Josh started the car. Once he reached Cumby’s and coffee, he’d be back in his regular routine.
Half an hour later, in the kennel office, Uncle George looked up from a list on the counter. He gaped at Josh. “Jesus-Mary-and-Joseph. What happened to you?”
As Josh gathered himself to answer, Barbara Schaeffer and Lola trotted into the office. Barbara, too, gaped at Josh. “Oh, my goodness.”
Uncle George pointed at Josh. “You were in that fire last night! One of Harrison’s cottages, right? It was on the news feed.”
Lola sidled up to Josh and began an extensive sniff-search. Barbara said, “That was your cottage? Oh, Josh.”
Erica stepped from the kennel into the office, caught sight of Josh, and stopped short. “Josh! What happened?”
“He looks like he slept with a raccoon, don’t he?” asked Uncle George. “With a raccoon, in a fireplace.”
Josh was getting the message that he looked much worse than he’d thought. That explained the funny stares he’d gotten in Cumby’s. “I guess I should wash up,” he said to Erica. Talking made him cough. “If I can take a few minutes?”
“If you can— Of course, but do you think you’re okay to work? What about smoke inhalation?”
“No, they checked me out at the hospital,” said Josh. “Pink.” He tried to smile.

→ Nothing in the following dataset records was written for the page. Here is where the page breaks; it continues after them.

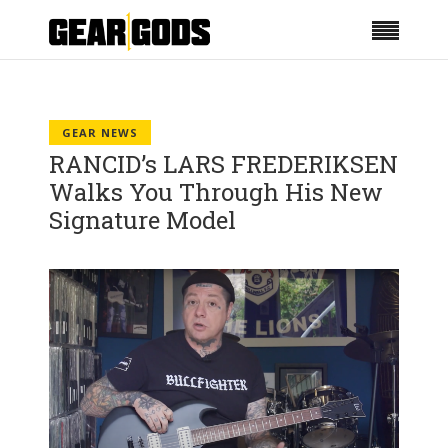
GEAR NEWS
RANCID’s LARS FREDERIKSEN
Walks You Through His New
Signature Model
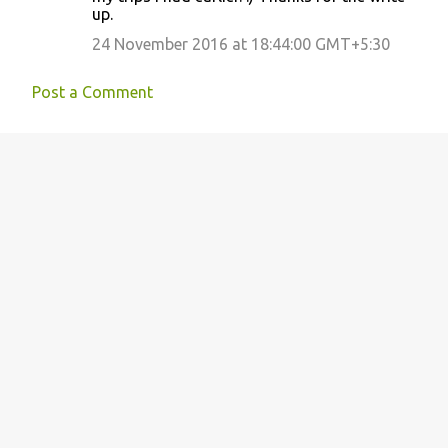
up.
24 November 2016 at 18:44:00 GMT+5:30
Post a Comment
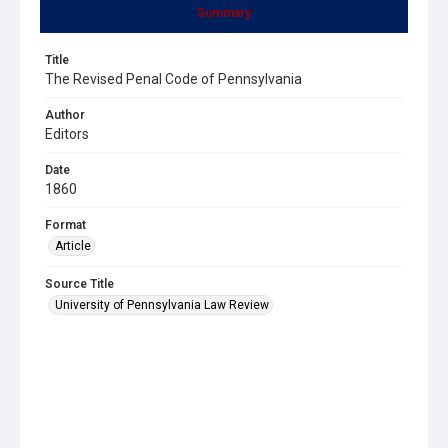
Summary
Title
The Revised Penal Code of Pennsylvania
Author
Editors
Date
1860
Format
Article
Source Title
University of Pennsylvania Law Review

He wished they would let him start his work day as if nothing had happened.
Barbara was still standing by the office counter, staring at him. She took a breath as though she was about to speak, took a step toward him, and stopped, biting her lip. “Josh,” she said. “You know, I’m sorry that— If you need a place to stay now, you could move back in.”
Josh squinted at her. Was she kidding?
Barbara’s light blue eyes squinted back at him, perfectly sincere. “As long as—you know: no pets.”
“Well . . . thanks,” muttered Josh. “I would like to. I definitely would.” He managed a smile. “So—I’ll see you tonight.”
Handing Lola’s leash to Erica, Barbara said, “Actually I might not see you tonight, because I’m going to the selectmen’s meeting to speak up for the wind turbine. But you can let yourself in. You’ll remember where the spare key is, this time?”
As Josh turned toward the staff bathroom, Erica said, “Wait a minute.” She grabbed a new Coastal Canine T-shirt from the pile on a shelf and handed it to him. “Change your shirt, too.”
In the bathroom, Josh leaned on the sink and looked into his bloodshot eyes. The kennel people were being so kind to him, it brought a lump to his throat. Even Uncle George had restrained himself from saying, “I could have told you what would happen if you roomed with Rick Johnson. A piece of work, always has been.” Although that might come later.
Josh still had to face Rune, he realized as he washed soot off his face and arms and changed out of his ripped, dirty T-shirt. With her Tarot cards, Rune had pegged him as the Fool, feather-headed, not even looking where he was going. She was right.
But when he joined Rune in the exercise pens, she only shook her head sympathetically. “I’ll put some aloe ointment on those scratches.”
Again Josh felt overwhelmed with gratitude. The day care dogs milled around him, nudging, licking, sniffing. Tucker shoved the rest of them aside and began cleansing Josh’s scratched arms with his tongue in a proprietary way.